Exercise directions:
Repeat the entries below in full, with every character unchanged.

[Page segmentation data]
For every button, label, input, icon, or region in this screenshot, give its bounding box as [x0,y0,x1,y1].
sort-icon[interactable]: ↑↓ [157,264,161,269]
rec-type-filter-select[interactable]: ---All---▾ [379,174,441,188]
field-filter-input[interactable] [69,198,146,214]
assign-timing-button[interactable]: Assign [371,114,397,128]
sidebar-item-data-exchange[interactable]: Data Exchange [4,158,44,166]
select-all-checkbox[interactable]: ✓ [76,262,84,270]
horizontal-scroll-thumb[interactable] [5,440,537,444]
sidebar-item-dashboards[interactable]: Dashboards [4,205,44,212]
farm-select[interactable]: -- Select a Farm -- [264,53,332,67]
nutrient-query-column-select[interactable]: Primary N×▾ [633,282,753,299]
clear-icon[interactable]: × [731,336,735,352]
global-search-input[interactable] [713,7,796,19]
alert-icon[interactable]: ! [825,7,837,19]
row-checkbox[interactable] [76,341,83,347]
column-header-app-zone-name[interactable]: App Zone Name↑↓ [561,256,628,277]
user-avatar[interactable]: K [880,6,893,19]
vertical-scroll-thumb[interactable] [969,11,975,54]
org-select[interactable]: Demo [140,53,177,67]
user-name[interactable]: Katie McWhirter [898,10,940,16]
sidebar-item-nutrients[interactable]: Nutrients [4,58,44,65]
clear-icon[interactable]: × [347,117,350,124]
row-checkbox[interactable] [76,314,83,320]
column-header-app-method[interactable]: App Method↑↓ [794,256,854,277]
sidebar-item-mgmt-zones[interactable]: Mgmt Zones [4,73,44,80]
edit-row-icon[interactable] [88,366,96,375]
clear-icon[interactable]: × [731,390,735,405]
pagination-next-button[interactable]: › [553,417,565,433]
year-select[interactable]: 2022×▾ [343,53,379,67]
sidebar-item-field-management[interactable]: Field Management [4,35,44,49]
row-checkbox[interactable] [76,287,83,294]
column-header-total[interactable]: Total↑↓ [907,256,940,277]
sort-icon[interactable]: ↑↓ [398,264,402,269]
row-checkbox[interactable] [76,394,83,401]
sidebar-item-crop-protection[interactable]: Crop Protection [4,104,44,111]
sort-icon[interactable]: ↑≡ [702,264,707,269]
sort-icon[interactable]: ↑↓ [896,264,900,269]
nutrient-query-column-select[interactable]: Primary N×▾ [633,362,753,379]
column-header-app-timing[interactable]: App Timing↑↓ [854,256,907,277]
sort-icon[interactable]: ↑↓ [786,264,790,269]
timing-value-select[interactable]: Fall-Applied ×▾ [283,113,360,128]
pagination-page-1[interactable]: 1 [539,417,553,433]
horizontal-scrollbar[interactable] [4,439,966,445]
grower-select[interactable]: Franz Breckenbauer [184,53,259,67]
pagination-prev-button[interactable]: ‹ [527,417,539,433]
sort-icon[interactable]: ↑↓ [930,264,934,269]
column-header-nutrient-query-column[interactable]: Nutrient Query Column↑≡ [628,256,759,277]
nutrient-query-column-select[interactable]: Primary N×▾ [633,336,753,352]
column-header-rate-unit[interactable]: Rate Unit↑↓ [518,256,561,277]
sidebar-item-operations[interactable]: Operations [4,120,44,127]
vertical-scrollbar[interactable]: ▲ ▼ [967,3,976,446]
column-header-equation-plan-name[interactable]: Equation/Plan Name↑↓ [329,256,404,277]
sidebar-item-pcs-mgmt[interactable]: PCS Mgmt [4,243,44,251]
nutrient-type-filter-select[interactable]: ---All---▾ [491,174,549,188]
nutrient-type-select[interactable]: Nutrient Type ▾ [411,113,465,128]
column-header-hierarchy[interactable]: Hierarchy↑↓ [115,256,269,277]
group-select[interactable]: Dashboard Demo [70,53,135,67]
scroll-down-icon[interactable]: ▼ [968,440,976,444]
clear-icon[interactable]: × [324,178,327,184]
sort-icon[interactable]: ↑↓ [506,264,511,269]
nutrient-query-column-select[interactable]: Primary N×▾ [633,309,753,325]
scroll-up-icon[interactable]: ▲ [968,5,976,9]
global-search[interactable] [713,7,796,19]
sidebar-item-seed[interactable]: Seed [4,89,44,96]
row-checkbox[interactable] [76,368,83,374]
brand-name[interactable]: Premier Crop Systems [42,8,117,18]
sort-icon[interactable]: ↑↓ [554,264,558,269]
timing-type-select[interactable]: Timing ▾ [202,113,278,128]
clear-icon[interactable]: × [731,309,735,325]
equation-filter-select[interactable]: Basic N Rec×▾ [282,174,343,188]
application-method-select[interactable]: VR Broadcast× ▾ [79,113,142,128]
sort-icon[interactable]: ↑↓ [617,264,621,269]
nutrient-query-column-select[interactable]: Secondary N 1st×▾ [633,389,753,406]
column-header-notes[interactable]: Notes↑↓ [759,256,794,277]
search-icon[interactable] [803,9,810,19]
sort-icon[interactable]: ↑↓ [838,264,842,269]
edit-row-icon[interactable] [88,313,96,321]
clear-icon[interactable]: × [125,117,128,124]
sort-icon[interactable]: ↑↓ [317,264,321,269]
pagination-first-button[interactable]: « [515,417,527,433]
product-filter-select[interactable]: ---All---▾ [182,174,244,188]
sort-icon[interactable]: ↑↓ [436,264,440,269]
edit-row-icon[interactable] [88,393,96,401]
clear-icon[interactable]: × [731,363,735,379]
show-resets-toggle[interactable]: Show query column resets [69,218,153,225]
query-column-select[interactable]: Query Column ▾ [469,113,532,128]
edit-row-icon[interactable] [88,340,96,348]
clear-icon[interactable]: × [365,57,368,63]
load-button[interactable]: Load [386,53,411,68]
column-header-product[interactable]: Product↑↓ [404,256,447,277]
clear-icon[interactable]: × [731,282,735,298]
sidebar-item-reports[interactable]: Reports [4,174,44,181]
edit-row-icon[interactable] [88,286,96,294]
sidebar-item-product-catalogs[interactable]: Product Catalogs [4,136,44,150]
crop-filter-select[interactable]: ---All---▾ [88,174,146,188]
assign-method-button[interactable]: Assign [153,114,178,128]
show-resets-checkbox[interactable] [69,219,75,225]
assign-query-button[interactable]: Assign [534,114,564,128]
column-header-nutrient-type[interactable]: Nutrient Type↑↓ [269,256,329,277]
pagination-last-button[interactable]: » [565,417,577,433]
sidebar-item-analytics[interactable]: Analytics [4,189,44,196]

Task solution:
For every button, label, input, icon, or region in this screenshot, give its bounding box as [x0,y0,x1,y1].
sort-icon[interactable]: ↑↓ [157,264,161,269]
rec-type-filter-select[interactable]: ---All---▾ [379,174,441,188]
field-filter-input[interactable] [69,198,146,214]
assign-timing-button[interactable]: Assign [371,114,397,128]
sidebar-item-data-exchange[interactable]: Data Exchange [4,158,44,166]
select-all-checkbox[interactable]: ✓ [76,262,84,270]
horizontal-scroll-thumb[interactable] [5,440,537,444]
sidebar-item-dashboards[interactable]: Dashboards [4,205,44,212]
farm-select[interactable]: -- Select a Farm -- [264,53,332,67]
nutrient-query-column-select[interactable]: Primary N×▾ [633,282,753,299]
clear-icon[interactable]: × [731,336,735,352]
global-search-input[interactable] [713,7,796,19]
alert-icon[interactable]: ! [825,7,837,19]
row-checkbox[interactable] [76,341,83,347]
column-header-app-zone-name[interactable]: App Zone Name↑↓ [561,256,628,277]
user-avatar[interactable]: K [880,6,893,19]
vertical-scroll-thumb[interactable] [969,11,975,54]
org-select[interactable]: Demo [140,53,177,67]
user-name[interactable]: Katie McWhirter [898,10,940,16]
sidebar-item-nutrients[interactable]: Nutrients [4,58,44,65]
clear-icon[interactable]: × [347,117,350,124]
row-checkbox[interactable] [76,314,83,320]
column-header-app-method[interactable]: App Method↑↓ [794,256,854,277]
sidebar-item-mgmt-zones[interactable]: Mgmt Zones [4,73,44,80]
edit-row-icon[interactable] [88,366,96,375]
clear-icon[interactable]: × [731,390,735,405]
pagination-next-button[interactable]: › [553,417,565,433]
year-select[interactable]: 2022×▾ [343,53,379,67]
sidebar-item-field-management[interactable]: Field Management [4,35,44,49]
row-checkbox[interactable] [76,287,83,294]
column-header-total[interactable]: Total↑↓ [907,256,940,277]
sort-icon[interactable]: ↑↓ [398,264,402,269]
row-checkbox[interactable] [76,394,83,401]
sidebar-item-crop-protection[interactable]: Crop Protection [4,104,44,111]
sort-icon[interactable]: ↑≡ [702,264,707,269]
sort-icon[interactable]: ↑↓ [896,264,900,269]
nutrient-query-column-select[interactable]: Primary N×▾ [633,362,753,379]
column-header-app-timing[interactable]: App Timing↑↓ [854,256,907,277]
sort-icon[interactable]: ↑↓ [786,264,790,269]
timing-value-select[interactable]: Fall-Applied ×▾ [283,113,360,128]
pagination-page-1[interactable]: 1 [539,417,553,433]
horizontal-scrollbar[interactable] [4,439,966,445]
grower-select[interactable]: Franz Breckenbauer [184,53,259,67]
pagination-prev-button[interactable]: ‹ [527,417,539,433]
sort-icon[interactable]: ↑↓ [930,264,934,269]
column-header-nutrient-query-column[interactable]: Nutrient Query Column↑≡ [628,256,759,277]
nutrient-query-column-select[interactable]: Primary N×▾ [633,336,753,352]
column-header-rate-unit[interactable]: Rate Unit↑↓ [518,256,561,277]
sidebar-item-operations[interactable]: Operations [4,120,44,127]
vertical-scrollbar[interactable]: ▲ ▼ [967,3,976,446]
column-header-equation-plan-name[interactable]: Equation/Plan Name↑↓ [329,256,404,277]
sidebar-item-pcs-mgmt[interactable]: PCS Mgmt [4,243,44,251]
nutrient-type-filter-select[interactable]: ---All---▾ [491,174,549,188]
nutrient-type-select[interactable]: Nutrient Type ▾ [411,113,465,128]
column-header-hierarchy[interactable]: Hierarchy↑↓ [115,256,269,277]
group-select[interactable]: Dashboard Demo [70,53,135,67]
scroll-down-icon[interactable]: ▼ [968,440,976,444]
clear-icon[interactable]: × [324,178,327,184]
sort-icon[interactable]: ↑↓ [506,264,511,269]
nutrient-query-column-select[interactable]: Primary N×▾ [633,309,753,325]
scroll-up-icon[interactable]: ▲ [968,5,976,9]
global-search[interactable] [713,7,796,19]
sidebar-item-seed[interactable]: Seed [4,89,44,96]
row-checkbox[interactable] [76,368,83,374]
brand-name[interactable]: Premier Crop Systems [42,8,117,18]
sort-icon[interactable]: ↑↓ [554,264,558,269]
timing-type-select[interactable]: Timing ▾ [202,113,278,128]
clear-icon[interactable]: × [731,309,735,325]
equation-filter-select[interactable]: Basic N Rec×▾ [282,174,343,188]
application-method-select[interactable]: VR Broadcast× ▾ [79,113,142,128]
sort-icon[interactable]: ↑↓ [617,264,621,269]
nutrient-query-column-select[interactable]: Secondary N 1st×▾ [633,389,753,406]
column-header-notes[interactable]: Notes↑↓ [759,256,794,277]
search-icon[interactable] [803,9,810,19]
sort-icon[interactable]: ↑↓ [838,264,842,269]
edit-row-icon[interactable] [88,313,96,321]
clear-icon[interactable]: × [125,117,128,124]
sort-icon[interactable]: ↑↓ [317,264,321,269]
pagination-first-button[interactable]: « [515,417,527,433]
product-filter-select[interactable]: ---All---▾ [182,174,244,188]
sort-icon[interactable]: ↑↓ [436,264,440,269]
edit-row-icon[interactable] [88,393,96,401]
clear-icon[interactable]: × [731,363,735,379]
show-resets-toggle[interactable]: Show query column resets [69,218,153,225]
query-column-select[interactable]: Query Column ▾ [469,113,532,128]
edit-row-icon[interactable] [88,340,96,348]
clear-icon[interactable]: × [365,57,368,63]
load-button[interactable]: Load [386,53,411,68]
column-header-product[interactable]: Product↑↓ [404,256,447,277]
clear-icon[interactable]: × [731,282,735,298]
sidebar-item-reports[interactable]: Reports [4,174,44,181]
edit-row-icon[interactable] [88,286,96,294]
sidebar-item-product-catalogs[interactable]: Product Catalogs [4,136,44,150]
crop-filter-select[interactable]: ---All---▾ [88,174,146,188]
assign-method-button[interactable]: Assign [153,114,178,128]
show-resets-checkbox[interactable] [69,219,75,225]
assign-query-button[interactable]: Assign [534,114,564,128]
column-header-nutrient-type[interactable]: Nutrient Type↑↓ [269,256,329,277]
pagination-last-button[interactable]: » [565,417,577,433]
sidebar-item-analytics[interactable]: Analytics [4,189,44,196]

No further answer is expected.